A similar idea applies to the spaces in nondecreasing order, where the ball goes right to left instead.

I think this is false.

If you have something like 1 \ 2 \ 3 \ 4 \ 5 \ 3, there’s the nondecreasing sequence from 5 to 1. If you give the ball to the cow at the right of 5, it would just pass it over the gap of size 3 to the right instead of over the non-decreasing sequence since 3 < 4.

To proceed, it’s probably useful to read this:

Now, consider some graph where a cow has an directed edge to the cow it will give the ball to. Try to solve it from there. There might be other ways to view the problem, but this way is how I would have done it.

Thank you for your response.

Space:\mathbf{\ \ \ 1 \ \ \ 2 \ \ \ 3 \ \ \ 4 \ \ \ 5 \ \ \ 3}
Cow: \ \ 0 \ \ \ \ 1 \ \ \ 2 \ \ \ \ 3 \ \ \ 4 \ \ \ \ 5 \ \ \ \ 6
The non-decreasing sequence would only be until cow 4, before space 5. Then, cows 5 and 6 would be part of the next sequence. This new sequence would go left to right, so I give a ball to cow 5, and it ends up with cow 6.

I ensure I make this distinction in my code because when I see a value that disagrees with ref (ex. at cow 5, 5>3 while previously, 4<5, I set ref=0 and increment num_chain because a new chain begins at the next cow.

Note that I set num_chain=1 at the beginning because I only count breaks in the sequence, so the very first chain must also be included. I also iterate only from cows 1 to n-2, so I exclude the first and last cows. So if I break at an endpoint, there exists another cow after that endpoint to continue the chain, so it is indeed a new chain.

Interesting. I tried to depict the problem with graphs, but I wasn’t able to make progress in my notes. I didn’t see a clear way to count the number of distinct connected components without everything being too jumbled.

If you meant coding the problem with graphs, I can traverse it to find the # of connected components. However, isn’t that the idea I tried to implement, just with a number line? What’s wrong with the logic above that each monotonic chain is a distinct CC?

Okay, it seems I misunderstood your idea. I’m running short on time right now because of school, but I’ll be able to respond to this later if you still have questions.

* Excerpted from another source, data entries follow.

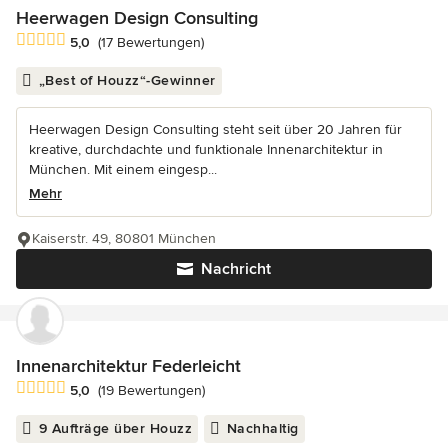
Heerwagen Design Consulting
Durchschnittliche Bewertung: 5 von 5 Sternen
5,0
(17 Bewertungen)
„Best of Houzz“-Gewinner
Heerwagen Design Consulting steht seit über 20 Jahren für
kreative, durchdachte und funktionale Innenarchitektur in
München. Mit einem eingesp...
Mehr
Kaiserstr. 49, 80801 München
Nachricht
Innenarchitektur Federleicht
Durchschnittliche Bewertung: 5 von 5 Sternen
5,0
(19 Bewertungen)
9 Aufträge über Houzz
Nachhaltig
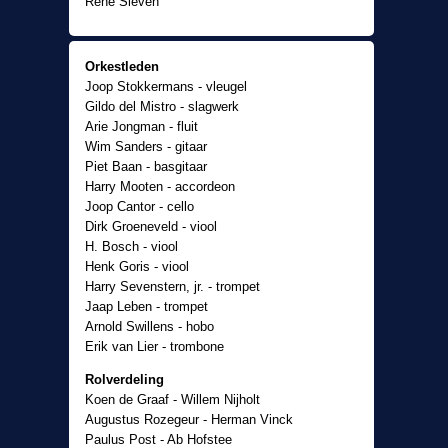
René Sleven
Orkestleden
Joop Stokkermans - vleugel
Gildo del Mistro - slagwerk
Arie Jongman - fluit
Wim Sanders - gitaar
Piet Baan - basgitaar
Harry Mooten - accordeon
Joop Cantor - cello
Dirk Groeneveld - viool
H. Bosch - viool
Henk Goris - viool
Harry Sevenstern, jr. - trompet
Jaap Leben - trompet
Arnold Swillens - hobo
Erik van Lier - trombone
Rolverdeling
Koen de Graaf - Willem Nijholt
Augustus Rozegeur - Herman Vinck
Paulus Post - Ab Hofstee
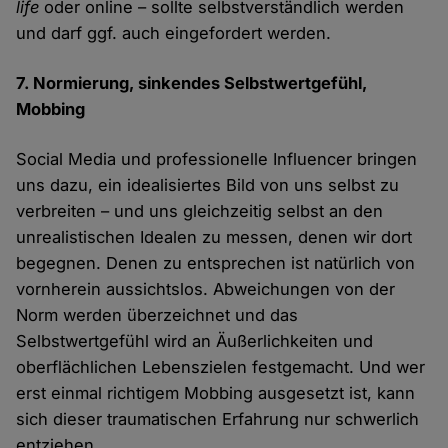
life
oder online – sollte selbstverständlich werden
und darf ggf. auch eingefordert werden.
7. Normierung, sinkendes Selbstwertgefühl,
Mobbing
Social Media und professionelle Influencer bringen
uns dazu, ein idealisiertes Bild von uns selbst zu
verbreiten – und uns gleichzeitig selbst an den
unrealistischen Idealen zu messen, denen wir dort
begegnen. Denen zu entsprechen ist natürlich von
vornherein aussichtslos. Abweichungen von der
Norm werden überzeichnet und das
Selbstwertgefühl wird an Äußerlichkeiten und
oberflächlichen Lebenszielen festgemacht. Und wer
erst einmal richtigem Mobbing ausgesetzt ist, kann
sich dieser traumatischen Erfahrung nur schwerlich
entziehen.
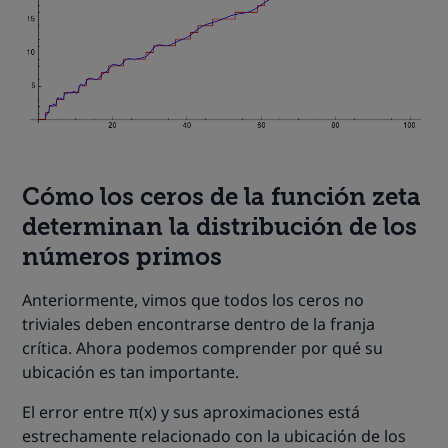
Cómo los ceros de la función zeta
determinan la distribución de los
números primos
Anteriormente, vimos que todos los ceros no
triviales deben encontrarse dentro de la franja
crítica. Ahora podemos comprender por qué su
ubicación es tan importante.
El error entre π(x) y sus aproximaciones está
estrechamente relacionado con la ubicación de los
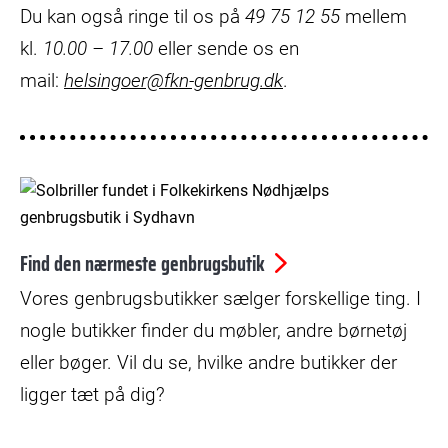
Du kan også ringe til os på
49 75 12 55
mellem
kl.
10.00 – 17.00
eller sende os en
mail:
helsingoer@fkn-genbrug.dk
.
© Folkekirkens Nødhjælp
Find den nærmeste genbrugsbutik
Vores genbrugsbutikker sælger forskellige ting. I
nogle butikker finder du møbler, andre børnetøj
eller bøger. Vil du se, hvilke andre butikker der
ligger tæt på dig?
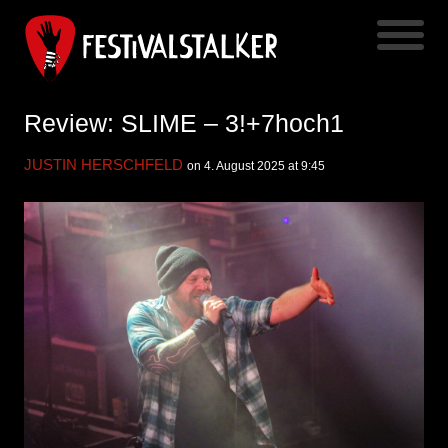
Review: SLIME – 3!+7hoch1
JUSTIN HERSCHFELD
on 4. August 2025 at 9:45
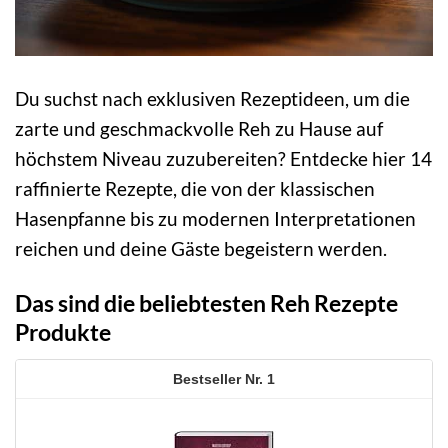
Du suchst nach exklusiven Rezeptideen, um die
zarte und geschmackvolle Reh zu Hause auf
höchstem Niveau zuzubereiten? Entdecke hier 14
raffinierte Rezepte, die von der klassischen
Hasenpfanne bis zu modernen Interpretationen
reichen und deine Gäste begeistern werden.
Das sind die beliebtesten Reh Rezepte
Produkte
1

For now, I’d recommend you stress test to find small inputs that you fail on. See this:

Pretty much, you write a brute force solution or take a solution you know works (you can take the editorial solution if you want), and then you write a way to generate small test cases. Then you run your solution against the correct solution for the small cases generated and find one where it fails. Then you can debug by hand.

Good luck!